関東の村では民具製作の実演やイベントも

信越の村を後にすると、次は関東の村九十九里浜で地引き網漁の網元だった「作田家住宅」が右手に現れた。屋根がふたつに分かれていて、分棟型民家と呼ばれる。屋根と屋根の間には丸太を割った雨どいがあり、家に雨が入らない仕組みとなっている。この家の見どころは、居間の梁。曲がった太い松をダイナミックかつ巧みに組み合わせており、芸術的と言っても過言ではない。このような梁は、合掌造りなどでも見られることがある。

作田家の外観。右側で屋根が分かれている

たいへん印象的な作田家の梁

再び坂の小道を上がっていく。途中に沖永良部島(鹿児島県)の高倉がある。さらに上がった先に建っている「太田家住宅」も分棟型民家だ。「作田家住宅」に比べ、屋根がほぼ中央でふたつに分かれていて、その特徴はよりわかりやすい。

沖永良部島の高倉

中央で屋根が分かれた太田家

慣れた手つきで竹細工が作られていく

庭では、民具製作技術保存会による竹細工の作業が行われていた。細く割った竹を編み、水切り道具を製作している。編み込む作業はそれほど難しくはないが、竹を上手に細く割(さ)くには技術を要するという。作業を見ていて、昔の道具のあたたかみはこれからより求められるのではないかと思った。保存会は「竹細工」のほか、「はた織」「わら細工」「研究・編集」のグループがあり、誰でも入会できるという(民家園ウェブサイト参照)。

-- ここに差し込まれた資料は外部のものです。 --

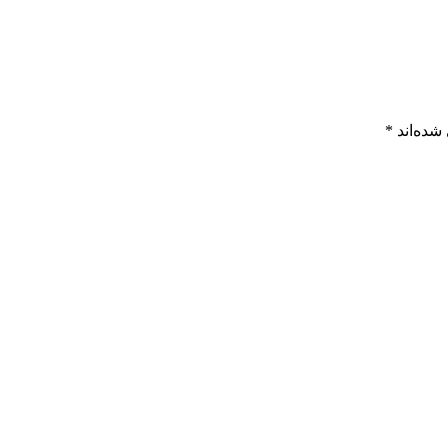
شده‌اند
*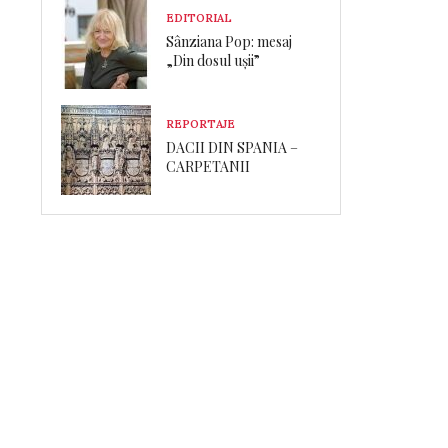
EDITORIAL
Sânziana Pop: mesaj
„Din dosul ușii”
REPORTAJE
DACII DIN SPANIA –
CARPETANII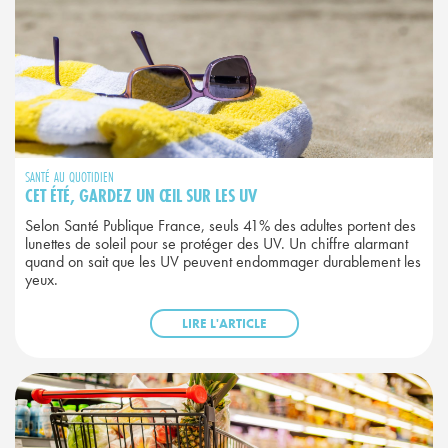
SANTÉ AU QUOTIDIEN
CET ÉTÉ, GARDEZ UN ŒIL SUR LES UV
Selon Santé Publique France, seuls 41% des adultes portent des
lunettes de soleil pour se protéger des UV. Un chiffre alarmant
quand on sait que les UV peuvent endommager durablement les
yeux.
LIRE L'ARTICLE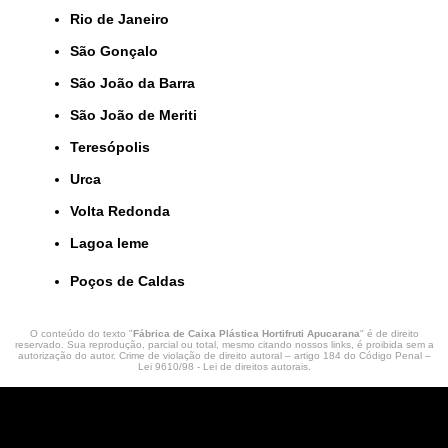
Rio de Janeiro
São Gonçalo
São João da Barra
São João de Meriti
Teresópolis
Urca
Volta Redonda
lagoa leme
Poços de Caldas
O conteúdo do texto "
Fábrica de Caixa Plástica Hortifruti Apucarana
" é de direito
reservado. Sua reprodução, parcial ou total, mesmo citando nossos links, é proibida sem a
autorização do autor. Crime de violação de direito autoral – artigo 184 do Código Penal –
Lei 9610/98 - Lei de direitos autorais
.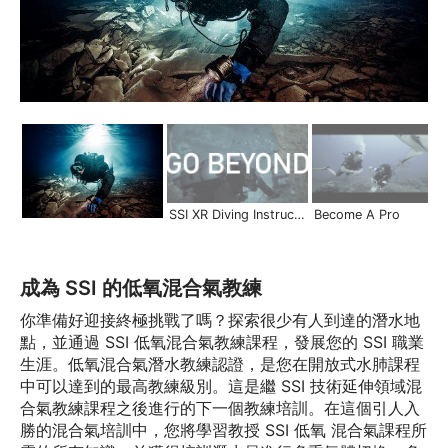
SSI XR Diving Instructor | Become a Pro
Become A Pro
成為 SSI 的低氧混合氣教練
你準備好迎接終極挑戰了嗎？探索很少有人到達的潛水地
點，並通過 SSI 低氧混合氣教練課程，發展您的 SSI 職業
生涯。低氧混合氣潛水教練認證，是您在開放式水肺課程
中可以達到的最高教練級別。這是繼 SSI 技術延伸領域混
合氣教練課程之後進行的下一個教練培訓。在這個引人入
勝的混合氣培訓中，您將學習教授 SSI 低氧 混合氣課程所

ゆるやかな坂を下り、神奈川の村へと移る。「北村家住宅」は秦野市にあった家で、移築の際、材料から貞享4年(1687年)と墨書された年号が発見された。居間の床は竹すのこでできている。これは木材の板より安いために用いられたものだという。

北村家の竹すのこの床

「北村家住宅」の前には、神奈川の村の建物のほかに、東北の村の「菅原家住宅」(山形県鶴岡市)も見える。その棟(屋根の頂)には、神社で見られる棟仕舞いの方法のひとつ千木(ちぎ)に似た「ぐしぐら」と呼ばれる板が組まれている。神奈川の方の「清宮家住宅」の棟は草を生やしていたが、これも茅葺き屋根のひとつの技法である。

板が組まれた菅原家の屋根

清宮家。草の生えた屋根が見える

ここから奥へ山道を上がっていくと、志摩半島の漁村にあった歌舞伎舞台「船越の舞台」が見られる。直径18尺(約5.5メートル)の回り舞台を備えているのが特徴だ。特別公開の際に内部を見学できる。

船越の舞台。普段は閉められている

「船越の舞台」まで上がる階段は、結構長い。宿場からの道のりも、実際に山の中を歩いているので、なかなか歩き応えがある。園内歩きは、古民家の里と里を巡る、ちょっとしたハイキングともいえるだろう。自分のペースで楽しめば、思った以上に「旅気分」が味わえる。

民家園では、さまざまな行事も開催されている。先ほどの「船越の舞台」の特別公開をはじめ、人形浄瑠璃、お月見、お茶会、民具頒布会、古民家ライトアップなど、その内容はバラエティに富んでいる。事前にチェックして、より楽しい民家園でのひとときを過ごそう。